Thursday, the great Minnesota Shutdown went from intractable to settled with dizzying speed. Mark Dayton's morning presentation at the Humphrey Institute became an announcement of his acceptance of a June 30th offer from Republican leaders. The $1.4 billion dollar package of shifts and tobacco revenue bonds, coupled with demands for removal of policy changes contained in the GOP budget bill, agreement not to seek a 15% across the board cut of state employees, and a $500 million bonding bill became the framework for a compromise. By 5:15 PM, a deal was struck.

It was oddly anticlimactic to watch Speaker Zellers and Majority Leader Koch announcing that they had an agreement with Governor Dayton. Dayton's offer was effectively one the GOP couldn't refuse, even if they wanted to.
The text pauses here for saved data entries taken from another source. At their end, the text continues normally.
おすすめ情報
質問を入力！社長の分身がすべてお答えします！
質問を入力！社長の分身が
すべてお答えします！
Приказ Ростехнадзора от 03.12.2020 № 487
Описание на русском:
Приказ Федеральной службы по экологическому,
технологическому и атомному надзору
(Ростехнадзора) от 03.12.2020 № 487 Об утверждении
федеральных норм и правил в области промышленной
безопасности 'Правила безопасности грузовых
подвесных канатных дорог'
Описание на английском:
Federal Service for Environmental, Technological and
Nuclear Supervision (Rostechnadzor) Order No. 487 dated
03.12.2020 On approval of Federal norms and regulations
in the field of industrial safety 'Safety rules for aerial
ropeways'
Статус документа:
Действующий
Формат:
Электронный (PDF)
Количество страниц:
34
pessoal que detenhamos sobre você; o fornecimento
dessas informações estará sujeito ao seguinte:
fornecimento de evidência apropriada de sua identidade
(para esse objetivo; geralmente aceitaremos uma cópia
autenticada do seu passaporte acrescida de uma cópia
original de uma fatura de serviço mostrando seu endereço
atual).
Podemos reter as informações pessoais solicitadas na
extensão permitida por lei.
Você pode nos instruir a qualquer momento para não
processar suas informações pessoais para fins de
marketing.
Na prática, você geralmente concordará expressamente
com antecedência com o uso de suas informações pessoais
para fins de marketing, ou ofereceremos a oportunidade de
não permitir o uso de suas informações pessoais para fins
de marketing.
It was a definitive end to an impasse that transformed Minnesota into a synecdoche for national budget woes. Twenty-two thousand laid off state employees, shuttered state parks, and a downgrade to the state's credit rating were all part of the mounting toll. In one stroke, Dayton ended that.

A lot of folks on the left have been and will be critical of this decision. Instant reaction from a number of DFL legislators was strongly negative, though minority leader Paul Thissen reportedly said that he'd support it. The smart money is that very few DFL votes will be cast for the budget compromise. Many left-leaning pundits took Dayton to task for caving to the GOP. Indeed, by the evening that was the GOP's talking point, with Michael Brodkorb posting a sheet of headlines that Dayton had conceded or lost.

While it chafes for Dayton supporters to watch, this bravado is mostly for the Republican base. Check out the sources for the headlines in Brodkorb's piece; National Review, Powerline, True North, Drudge, and the lead quote from Rush Limbaugh. This is not a piece for the general public, it's for the right wing base. Or consider this piece from House Republicans claiming that they've held state spending to $34 billion. That might come as a surprise to House Speaker Kurt Zellers, considering he "said the agreement will spend more than the $34 billion Republicans wanted to spend." Remember, Dayton won his budget. The revenue comes in the only form the GOP would permit, borrowing and shifting. As Dayton said - he'll own the budget, but not the revenue.

There are a lot of members of the GOP caucus that have made a lot of noise about cutting state spending. This compromise will be hard to swallow, especially as the pet policy provisions of GOP members are excised. Rep. Garofolo will howl about the removal of private school vouchers and curtailment of teacher's organizing rights. Sen. Hann will lecture disapprovingly as his plan to voucherize MinnesotaCare disappears. Rep. Banaian will cluck, as he did on MPR this morning, about the loss of his budgeting provisions. Rep. Runbeck's vendetta against Minneapolis, St. Paul and Duluth is shelved. And Rep. Downey's corporate consultant crusade against state employees will have to wait until later. Stopping a tax increase will seem like cold comfort for Republican true believers.

This assumes, of course, that "no policy provisions" means what it says. The details of an agreement will be painstaking on some of the larger bills, and it's worth watching what makes it into a final version. But it represents a big win for Mark Dayton on many fronts.

Dayton is taking the long game on the budget. The resolution insulates folks from the full brunt of cuts to health care and increased property taxes from local government aid cuts. The $500 million or so in bonding projects will stimulate the construction industry and the economy, and it seems that a $1 billion Vikings stadium will likely follow. This will put literally thousands of folks back to work. For a governor in the mold of Rudy Perpich, this is exactly what he wanted.

It's true that both sides shared in the blame for the shutdown, but Dayton's well-positioned to get credit for decisively ending it. Republicans will be saddled in 2012 with a broken promise to their base and an intransigent reputation with moderates. DFL legislators will get to campaign against the budget as irresponsible borrowing and shifting. In all, the political advantage is decidedly in favor of the DFL and Mark Dayton.

They'd better take advantage in 2012. It will take three or four budget cycles to dig Minnesota out the hole created over the last decade.